CSV report that does not parse cleanly

A copied CSV has columns ordered as package, installed version, severity, vulnerability, fixed version, and target, but no header row. The analyzer assumes the first columns are finding ID, package, severity, fixed version, title, target, installed version, and type, so Parser Evidence Ledger may show unexpected normalized values. Add a header row with vulnerability, package, severity, fixed version, target, and installed version, then recheck Normalized findings and Parser warnings.

FAQ:

Does this rescan my container image?

No. It analyzes pasted or loaded scan output. It does not pull an image, inspect an SBOM, update a vulnerability database, or contact a registry.

Which report formats work best?

Trivy JSON, Grype JSON, SARIF JSON, and CSV rows are the main paths. Auto-detect tries common JSON shapes first, then CSV fallback when JSON parsing fails.

Why did a critical finding not block the gate?

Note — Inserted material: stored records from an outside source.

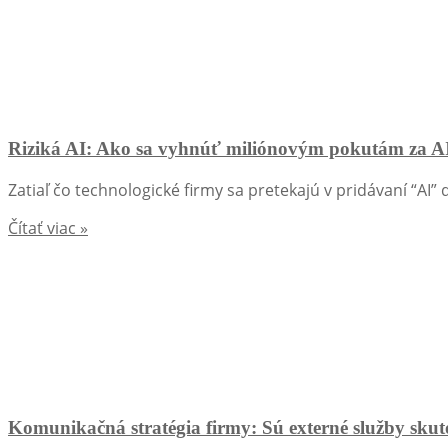
Riziká AI: Ako sa vyhnúť miliónovým pokutám za A
Zatiaľ čo technologické firmy sa pretekajú v pridávaní “AI” 
Čítať viac »
Komunikačná stratégia firmy: Sú externé služby skut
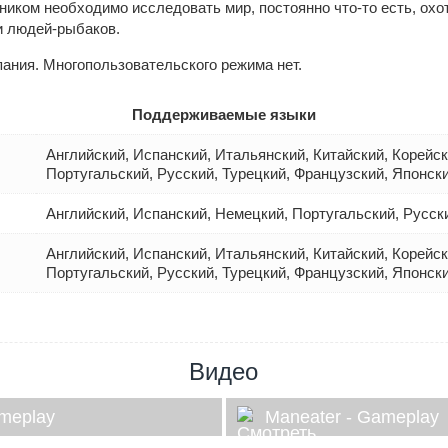
иком необходимо исследовать мир, постоянно что-то есть, охот
и людей-рыбаков.
пания. Многопользовательского режима нет.
Поддерживаемые языки
Английский, Испанский, Итальянский, Китайский, Корейс
Португальский, Русский, Турецкий, Французский, Японск
Английский, Испанский, Немецкий, Португальский, Русск
Английский, Испанский, Итальянский, Китайский, Корейс
Португальский, Русский, Турецкий, Французский, Японск
Видео
ameplay
Maneater - Gameplay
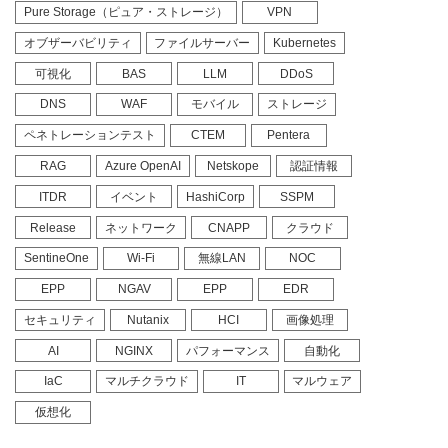
Pure Storage（ピュア・ストレージ）
VPN
オブザーバビリティ
ファイルサーバー
Kubernetes
可視化
BAS
LLM
DDoS
DNS
WAF
モバイル
ストレージ
ペネトレーションテスト
CTEM
Pentera
RAG
Azure OpenAI
Netskope
認証情報
ITDR
イベント
HashiCorp
SSPM
Release
ネットワーク
CNAPP
クラウド
SentineOne
Wi-Fi
無線LAN
NOC
EPP
NGAV
EPP
EDR
セキュリティ
Nutanix
HCI
画像処理
AI
NGINX
パフォーマンス
自動化
IaC
マルチクラウド
IT
マルウェア
仮想化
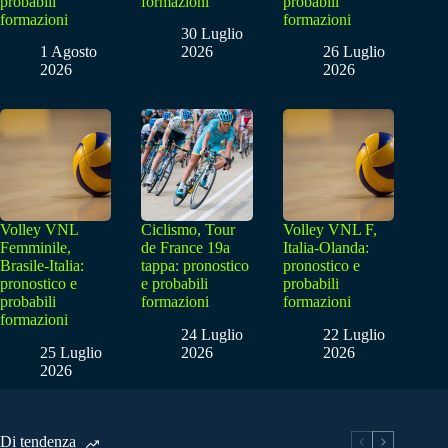
probabili
formazioni
probabili
formazioni
formazioni
30 Luglio
1 Agosto
2026
26 Luglio
2026
2026
Volley VNL
Ciclismo, Tour
Volley VNL F,
Femminile,
de France 19a
Italia-Olanda:
Brasile-Italia:
tappa: pronostico
pronostico e
pronostico e
e probabili
probabili
probabili
formazioni
formazioni
formazioni
24 Luglio
22 Luglio
25 Luglio
2026
2026
2026
Di tendenza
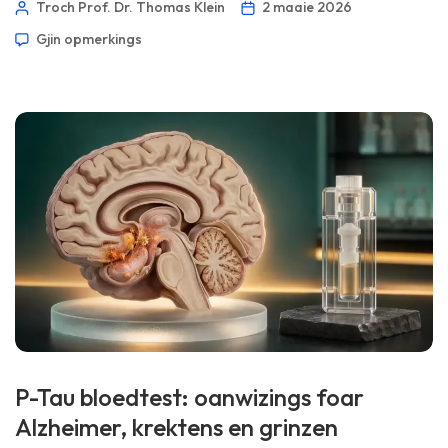
Troch Prof. Dr. Thomas Klein
2 maaie 2026
medisyn. 📖 ~11 minuten 📅 2 maaie 2026 📝 Publisearre: 2
Gjin opmerkings
maaie 2026 🩺 Medysk hifke: 2 maaie 2026 ✅ Bewiis-
basearre Dizze gids waard […]
P-Tau bloedtest: oanwizings foar
Alzheimer, krektens en grinzen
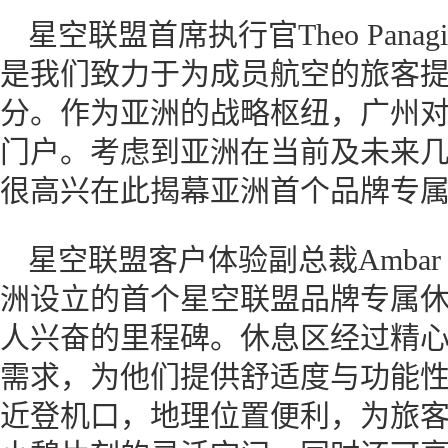
星空联盟首席执行官Theo Panag
是我们致力于为成员航空的旅客
分。作为亚洲的战略枢纽，广州
门户。考虑到亚洲在当前及未来
很高兴在此揭幕亚洲首个品牌专属
星空联盟客户体验副总裁Ambar 
洲设立的首个星空联盟品牌专属
人兴奋的里程碑。休息区经过精
需求，为他们提供舒适度与功能
近登机口，地理位置便利，为旅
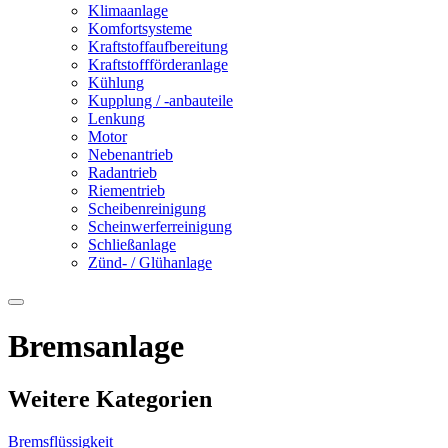
Klimaanlage
Komfortsysteme
Kraftstoffaufbereitung
Kraftstoffförderanlage
Kühlung
Kupplung / -anbauteile
Lenkung
Motor
Nebenantrieb
Radantrieb
Riementrieb
Scheibenreinigung
Scheinwerferreinigung
Schließanlage
Zünd- / Glühanlage
Bremsanlage
Weitere Kategorien
Bremsflüssigkeit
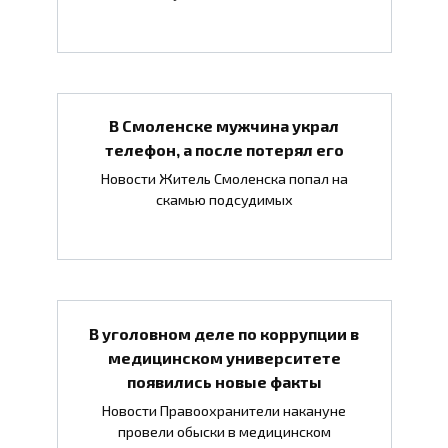
В Смоленске мужчина украл
телефон, а после потерял его
Новости Житель Смоленска попал на
скамью подсудимых
В уголовном деле по коррупции в
медицинском университете
появились новые факты
Новости Правоохранители накануне
провели обыски в медицинском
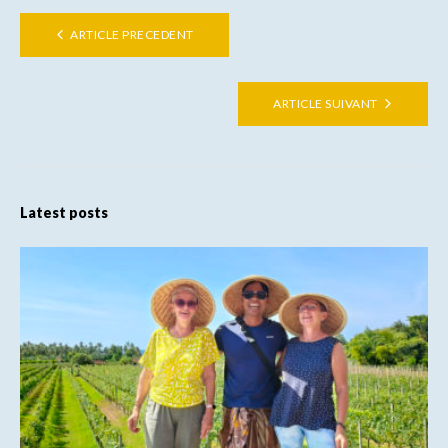
ARTICLE PRECEDENT
ARTICLE SUIVANT
Latest posts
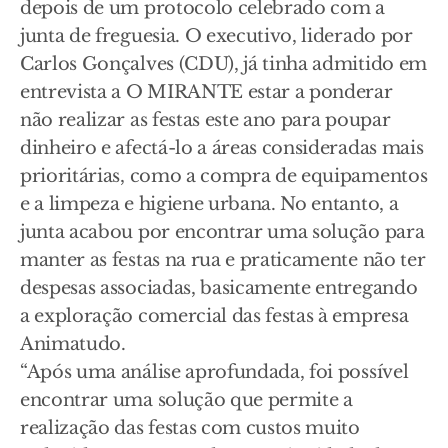
depois de um protocolo celebrado com a
junta de freguesia. O executivo, liderado por
Carlos Gonçalves (CDU), já tinha admitido em
entrevista a O MIRANTE estar a ponderar
não realizar as festas este ano para poupar
dinheiro e afectá-lo a áreas consideradas mais
prioritárias, como a compra de equipamentos
e a limpeza e higiene urbana. No entanto, a
junta acabou por encontrar uma solução para
manter as festas na rua e praticamente não ter
despesas associadas, basicamente entregando
a exploração comercial das festas à empresa
Animatudo.
“Após uma análise aprofundada, foi possível
encontrar uma solução que permite a
realização das festas com custos muito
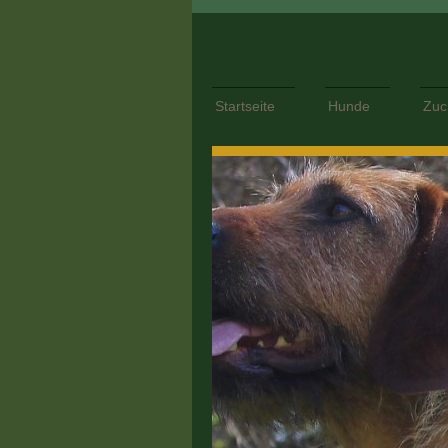
Startseite
Hunde
Zuc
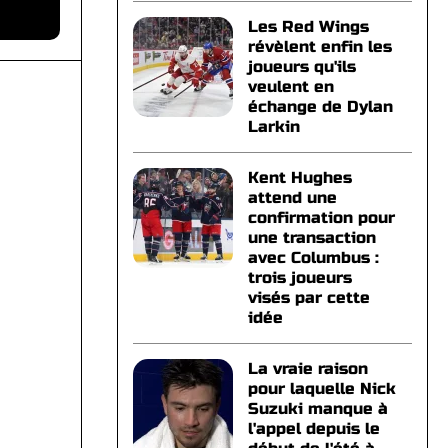
Les Red Wings
révèlent enfin les
joueurs qu'ils
veulent en
échange de Dylan
Larkin
Kent Hughes
attend une
confirmation pour
une transaction
avec Columbus :
trois joueurs
visés par cette
idée
La vraie raison
pour laquelle Nick
Suzuki manque à
l'appel depuis le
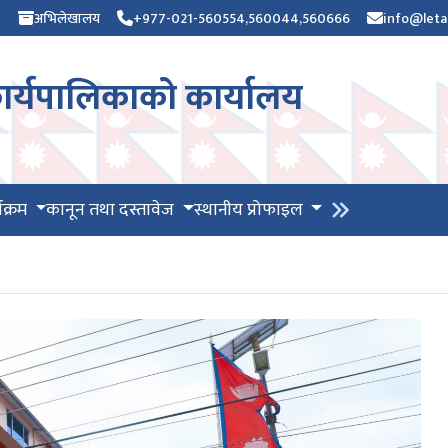
)
अभिलेखालय
+977-021-560554,560044,560666
info@leta
र्यपालिकाको कार्यालय
यक्रम
कानून तथा दस्तावेज
स्थानीय प्रोफाइल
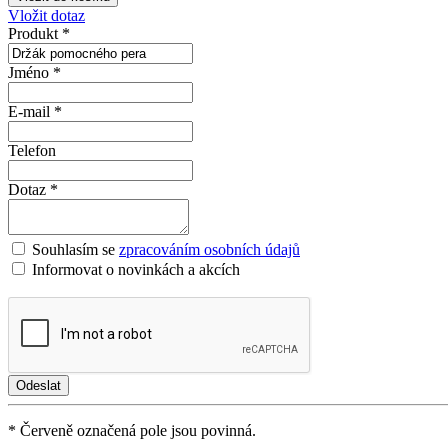
Vložit dotaz
Produkt *
Jméno *
E-mail *
Telefon
Dotaz *
Souhlasím se
zpracováním osobních údajů
Informovat o novinkách a akcích
* Červeně označená pole jsou povinná.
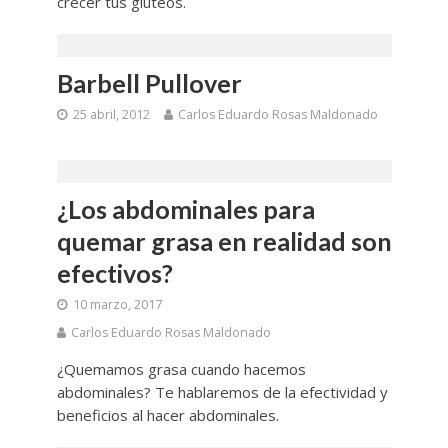
crecer tus glúteos.
Barbell Pullover
25 abril, 2012
Carlos Eduardo Rosas Maldonado
¿Los abdominales para
quemar grasa en realidad son
efectivos?
10 marzo, 2017
Carlos Eduardo Rosas Maldonado
¿Quemamos grasa cuando hacemos
abdominales? Te hablaremos de la efectividad y
beneficios al hacer abdominales.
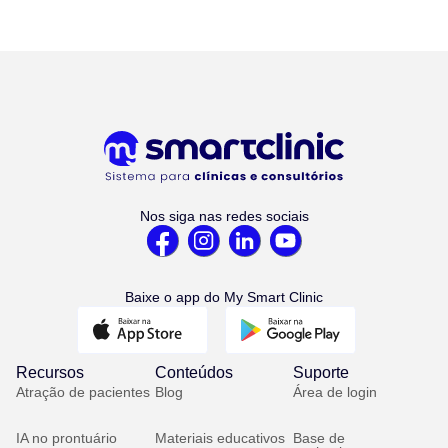
Nos siga nas redes sociais
Baixe o app do My Smart Clinic
Recursos
Conteúdos
Suporte
Atração de pacientes
Blog
Área de login
IA no prontuário
Materiais educativos
Base de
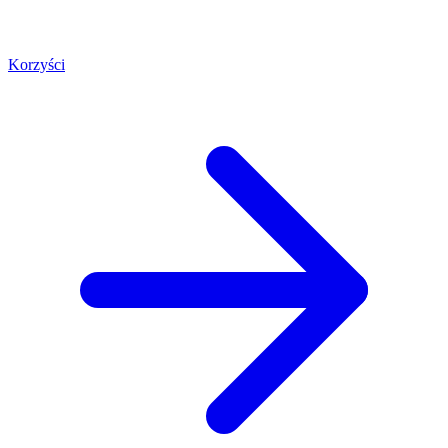
Korzyści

Check Gate only fixable findings. If it is on and the critical row has no listed fix, the row stays visible in Severity Ledger but does not count in Critical gate count.

What should I do when JSON parsing fails?

Choose the expected Parser preference, verify the text is complete, and review Parser warnings. For CSV, add a header row so vulnerability, package, severity, fixed version, target, and installed version map correctly.

Is the scan content sent for server-side parsing?

No server-side parser is used by the analyzer. Pasted text and selected files are read in the browser, but sensitive scan reports should still be handled according to your organization's workstation and data-sharing rules.

Glossary:

CVE
A public vulnerability identifier used by many scanner reports.
CVSS
A numeric vulnerability scoring system often used to derive critical, high, medium, and low severity labels.
Fixable finding
A finding whose source row lists a fixed version or fixed state.
Gate decision
The release, refresh, or triage status produced by comparing critical and high counts with configured limits.
SARIF
A JSON-based interchange format for static-analysis and security findings.
Runtime package patterns
Optional package-name fragments that raise matching findings in the remediation queue.